-1

I have built a small system that gathers and analyses surveys and I need to find way to optimise performance. I noticed many of the queries have parts in common and they are performed many many times. In the example below the survey_q_id` = '180002' part is the one that changes.

SELECT COUNT(`result_q`.`id`) as result_q_c 
FROM result_q
LEFT JOIN `survey_save` ON `survey_save`.`id` = `result_q`.`ss_id` 
WHERE `result_q`.`survey_q_id` = '180002' 
AND `survey_save`.`survey_order_id` IN (1, 2, 3, 4, 5, 6, 7, 8, 9, 10) 
AND `survey_save`.`id` IN (7,9,24,26,29,30,31,33,34,38,39,41,45,46,47,50,51,52,53,64,65,68,74,76,79,81,82,87,92,93,96,115,116,117,131,148,149,150,151,153,155,156,159,160,162,165,166,168,176,179,182,186,188,190,194,201,204,208,210,211,216,221,226,235,236,232,250,266,279,280,283,287,290,298,299,304,307,308,315,317,318,330,342,356,357,358,360,366,367,370,373,374,379,380,383,390,391,394,397,402,404,405,406,408,413,415,436,446,450,458,465,467,468,469,471,473,477,479,480,481,485,489,493,494,500,504,518,521,532,536,539,542,544,568,570,574,576,579,582,584,585,586,594,595,598,621,622,629,651,652,653,657,658,665,669,674,675,684,690,696,700,708,712,715,721,722,723,724,739,740,749,756,757,761,764,765,767,770,775,776,780,787,788,792,800,805,809,813,815,818,821,824,829,830,831,832,841,843,865,866,867,868,869,870,871,872,873,874,875,876,877,878,879,880,881,882,883,884,885,886,887,888,889,890,891,892,893,894,895,896,982,983,986,988,991,993,996,998,1001,1003,1006,1009,1011,1013,1019,1021,1024,1027,1032,1061) 
AND `result_q_radio`.`date_save` > '2019-01-01 00:00:00'
AND `result_q_radio`.`date_save` < '2022-05-16 12:19:44'

So the set of data is limited and then I need to count how many of the partial data set has one of the columns set with an id of x.

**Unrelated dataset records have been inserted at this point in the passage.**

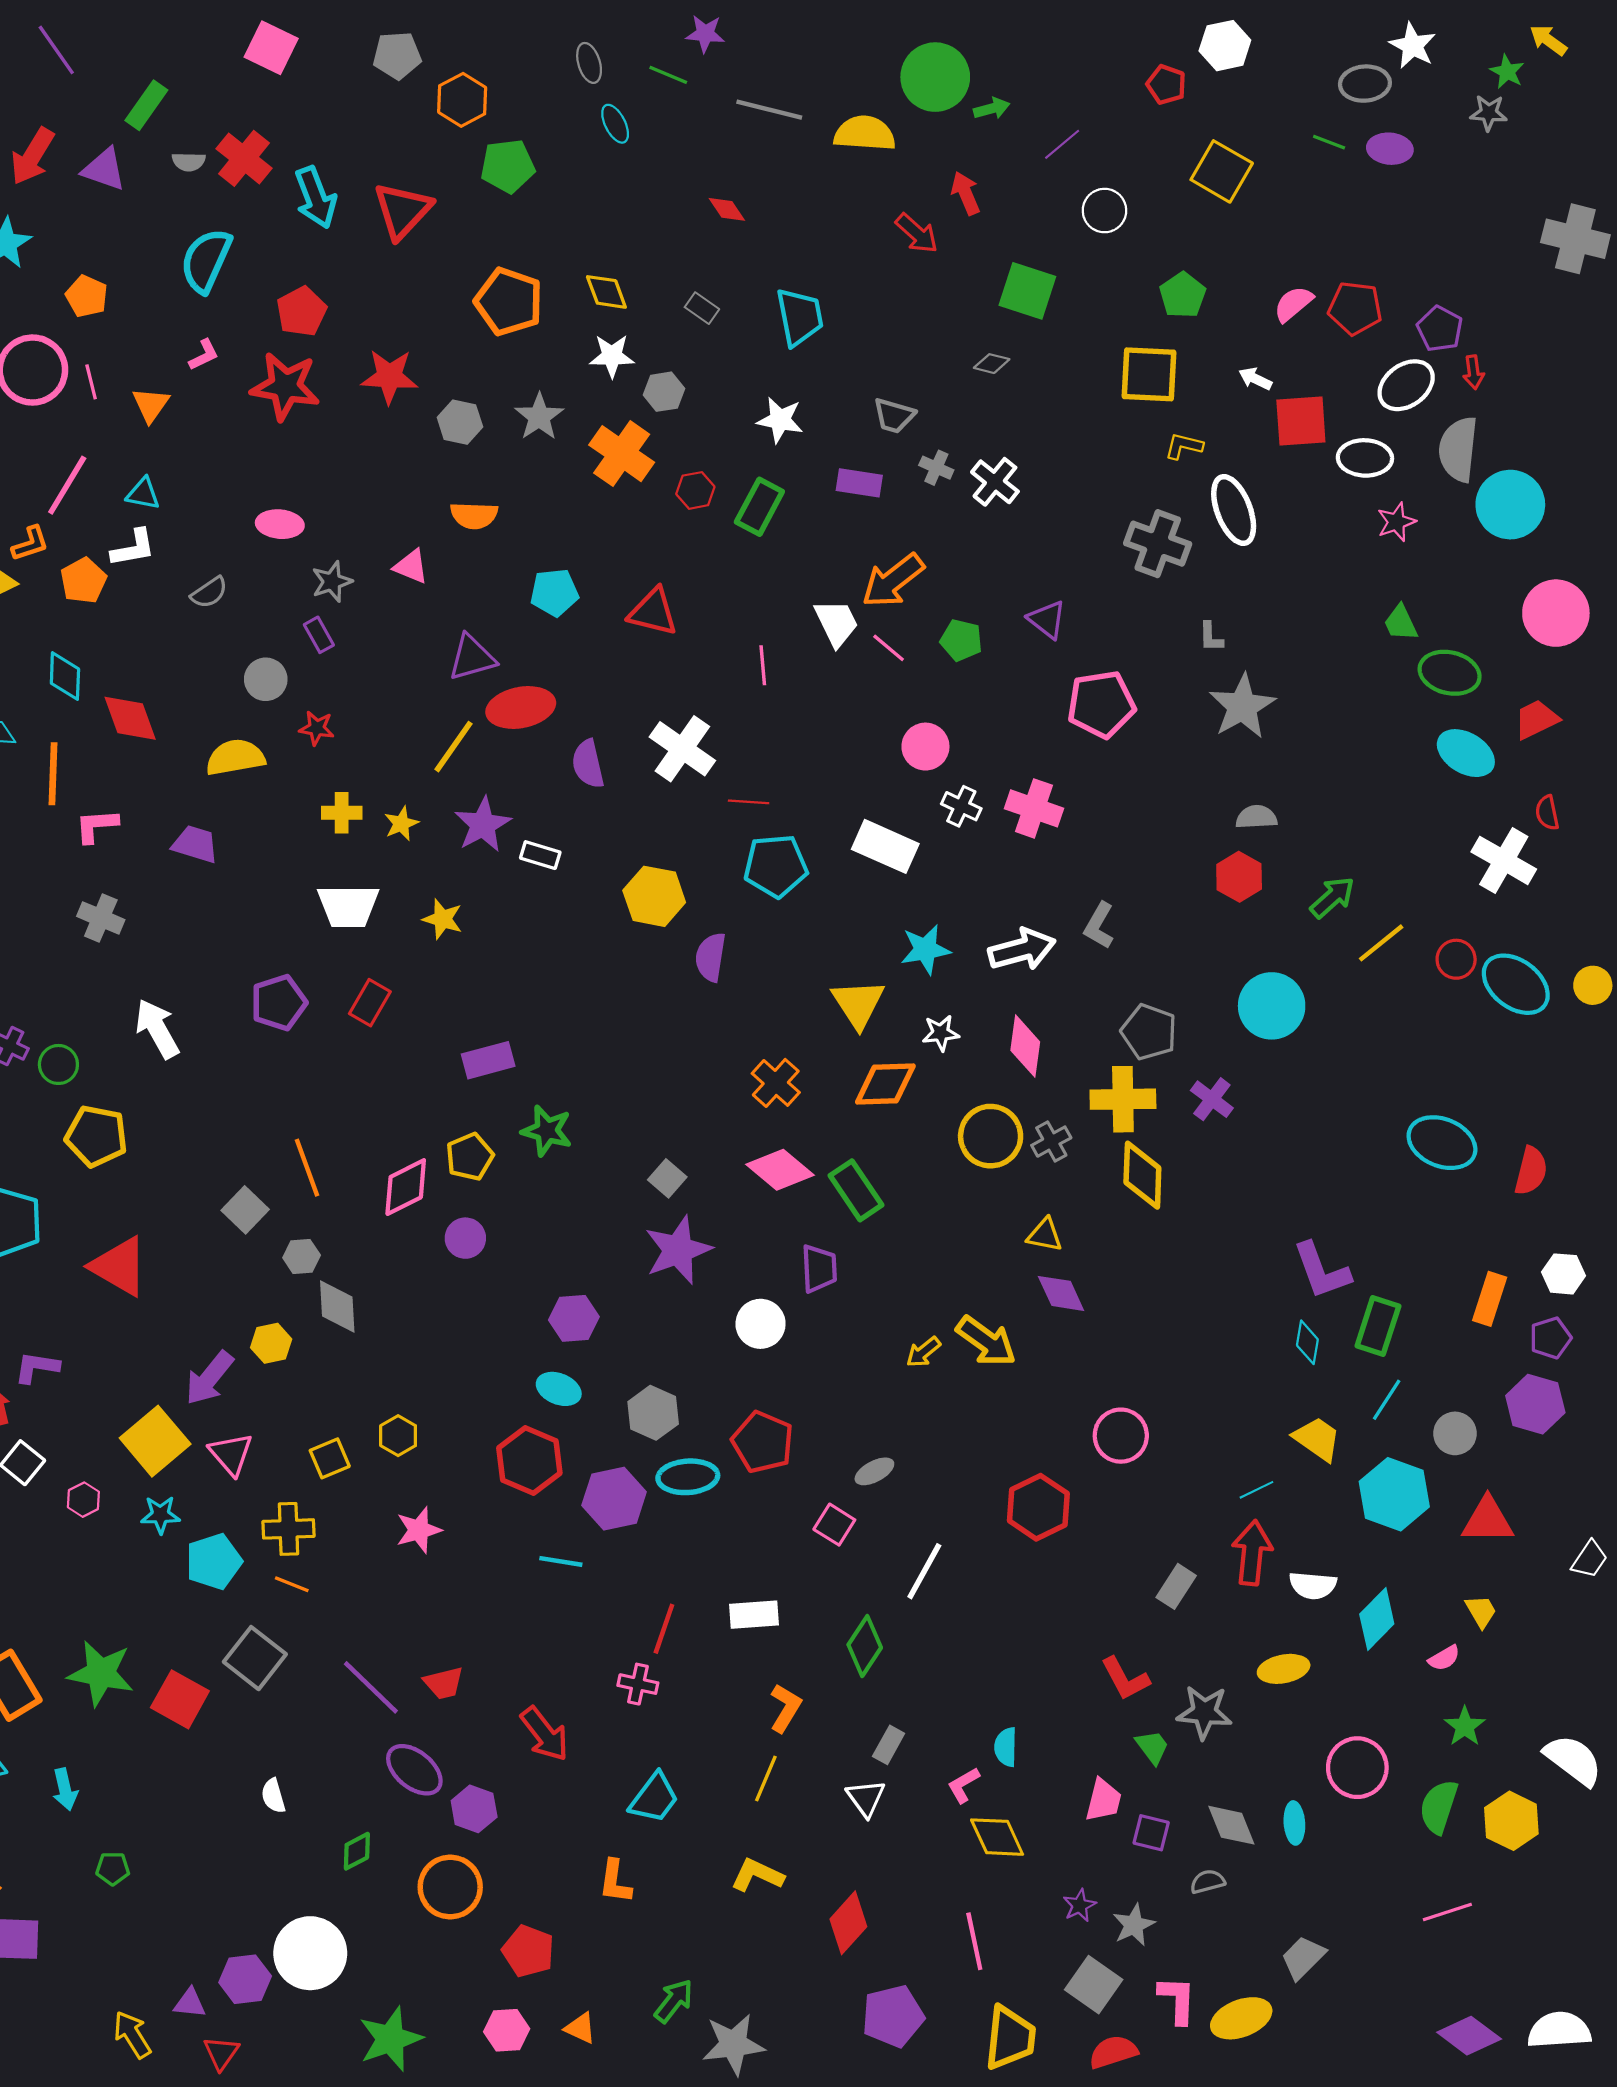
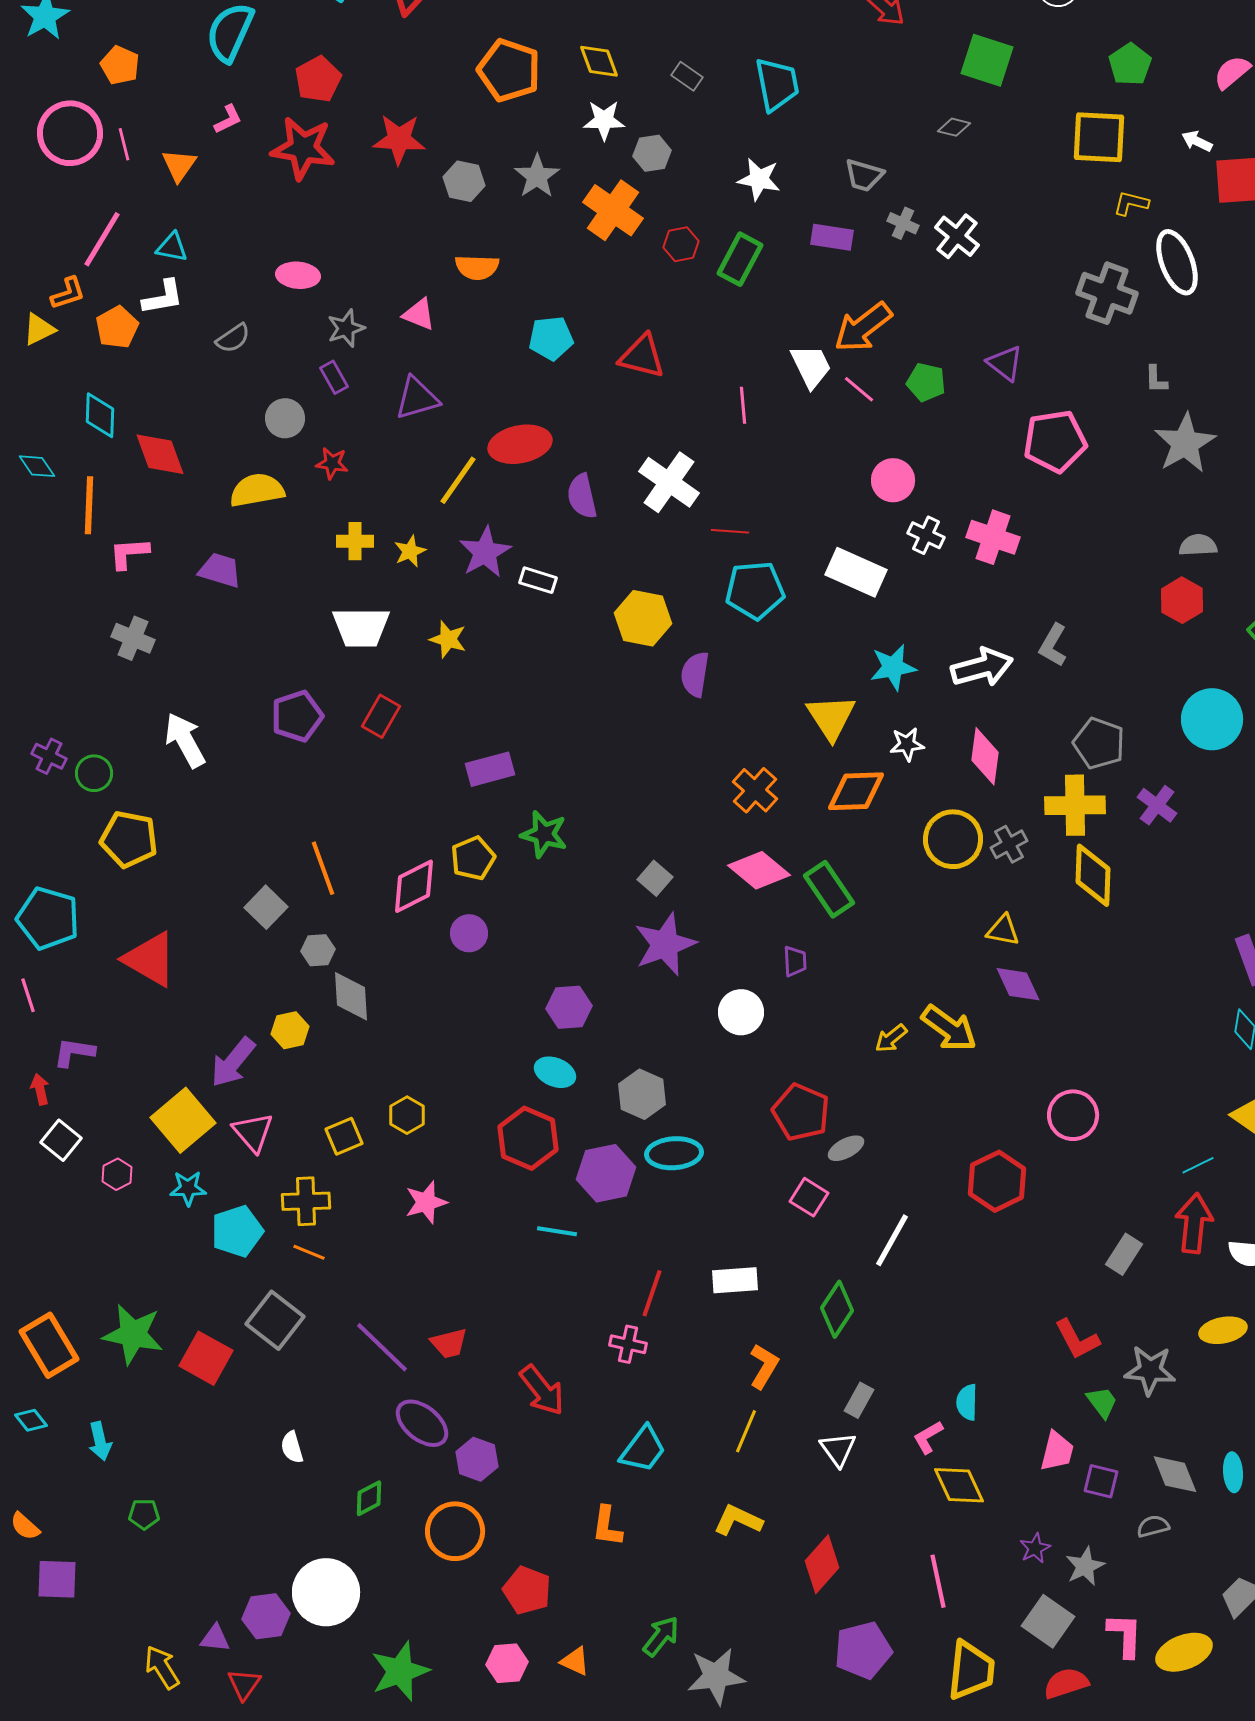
purple triangle: (472, 658) -> (417, 398), moved
purple trapezoid: (819, 1268) -> (795, 961), size x0.7
red pentagon: (763, 1442) -> (801, 1112), moved

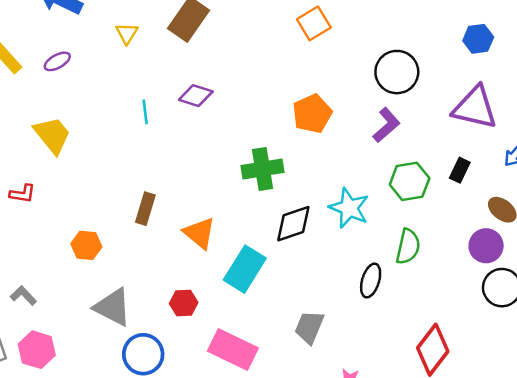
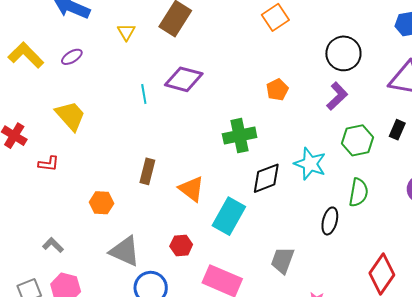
purple diamond: (196, 96) -> (184, 79), size x1.4
orange pentagon: (312, 114) -> (277, 90), size x0.7

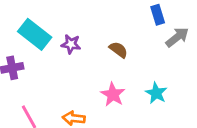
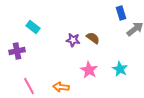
cyan rectangle: (35, 34) -> (33, 27), size x0.6
purple star: (71, 44) -> (73, 40), moved

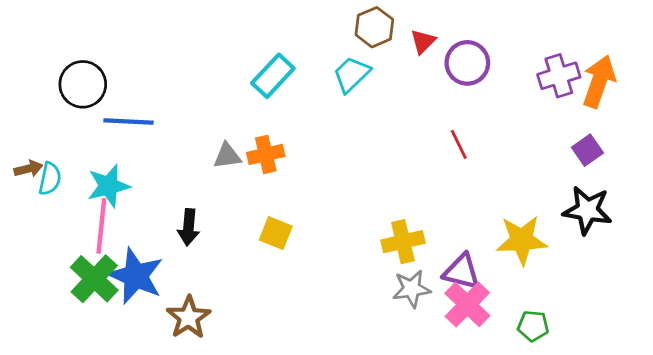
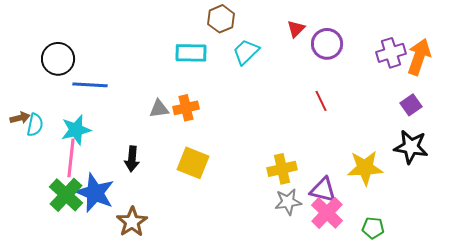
brown hexagon: (374, 27) -> (221, 19), moved
cyan rectangle: (273, 76) -> (191, 53), turned 48
yellow square: (276, 233) -> (193, 163), size x1.4

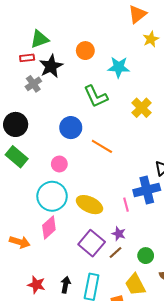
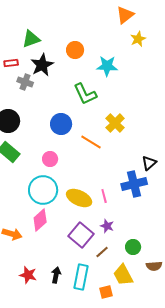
red rectangle: (27, 58) -> (11, 63), moved
gray cross: (33, 84) -> (25, 82), turned -35
yellow cross: (142, 108) -> (115, 123), moved
pink line: (126, 205) -> (104, 196), moved
brown line: (115, 252) -> (102, 252), moved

The survey_order_id and all ids are indexed. The data set is not static - result_q table grows a lot daily but when analysis is performed the range of result_q entries is read-only so no new elements are added to the analysed data set when analysis of it is allowed. So the survey X that consisted of Y number of people filling in generated many entries into the result_q table but when survey is closed these entries don't change - new entries are added but the set that consists of that one survey doesn't change.

The amount of data collected grows a lot daily and I need to be able to tell MySQL that we work on these rows only with each request. Data will be analysed in many ways so these will not be static but on a particular page call big part of many queries will work only on a specific portion of data. I assume there is some caching mechanism that may be optimising this in the background but I would appreciate if someone has any idea for improvement here.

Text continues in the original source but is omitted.